Giter Club home page Giter Club logo

fovvideovdp's Introduction

FovVideoVDP: A visible difference predictor for wide field-of-view video

FovVideoVDP is a full-reference visual quality metric that predicts the perceptual difference between pairs of images and videos. Similar to popular metrics like PSNR and SSIM, it is aimed at comparing a ground truth reference video against a distorted (e.g. compressed, lower framerate) version.
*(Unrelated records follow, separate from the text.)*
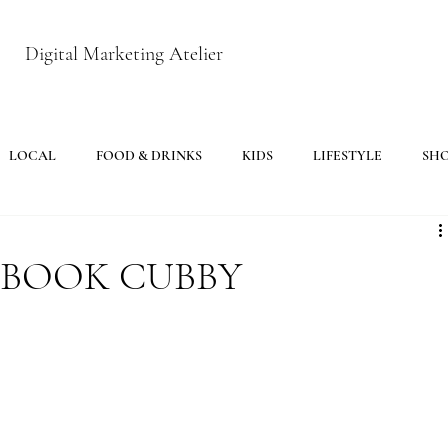
Digital Marketing Atelier
LOCAL
FOOD & DRINKS
KIDS
LIFESTYLE
SH
G BOOK CUBBY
However, unlike traditional quality metrics, FovVideoVDP works for videos in addition to images, and accounts for peripheral acuity. We model the response of the human visual system to changes over time as well as across the visual field, so we can predict temporal artifacts like flicker and judder, as well as spatiotemporal artifacts as perceived at different degrees of peripheral vision. Such a metric is important for head-mounted displays as it accounts for both the dynamic content, as well as the large field of view.

FovVideoVDP currently has both a Pytorch and MATLAB implementation. The usage is described below.

The details of the metric can be found in:

Mantiuk, Rafał K., Gyorgy Denes, Alexandre Chapiro, Anton Kaplanyan, Gizem Rufo, Romain Bachy, Trisha Lian, and Anjul Patney. “FovVideoVDP : A Visible Difference Predictor for Wide Field-of-View Video.” ACM Transaction on Graphics 40, no. 4 (2021): 49. https://doi.org/10.1145/3450626.3459831.

The paper, videos and additional results have be found at the project web page: https://www.cl.cam.ac.uk/research/rainbow/projects/fovvideovdp/

If you use the metric in your research, please cite the paper above.

Display specification

Unlike most image quality metrics, FovVideoVDP needs physical specification of the display (e.g. its size, resolution, peak brightness) and viewing conditions (viewing distance, ambient light) to compute accurate predictions. The specifications of the displays are stored in fvvdp_data/display_models.json. You can add the exact specification of your display to this file, however, it is unknown to you, you are encouraged to use one of the standard display specifications listed on the top of that file, for example standard_4k, or standard_fhd. If you use one of the standard displays, there is a better chance that your results will be comparable with other studies.

You specify the display by passing --display argument to the PyTorch code, or display_name parameter to the Matlab code.

Note the the specification in display_models.json is for the display and not the image. If you select to use standard_hdr with the resolution of 3840x2160 for your display and pass a 1920x1080 image, the metric will assume that the image occupies one quarter of that display.

Reporting metric results

When reporting the results of the metric, please include the string returned by the metric, such as: "FovVideoVDP v1.0, 75.4 [pix/deg], Lpeak=200, Lblack=0.5979 [cd/m^2], non-foveated, (standard_4k)" This is to ensure that you provide enough details to reproduce your results.

Predicted quality scores

FovVideoVDP reports image/video quality in the JOD (Just-Objectionable-Difference) units. The highest quality (no difference) is reported as 10 and lower values are reported for distorted content. In case of very strong distortion, or when comparing two unrelated images, the quality value can drop below 0.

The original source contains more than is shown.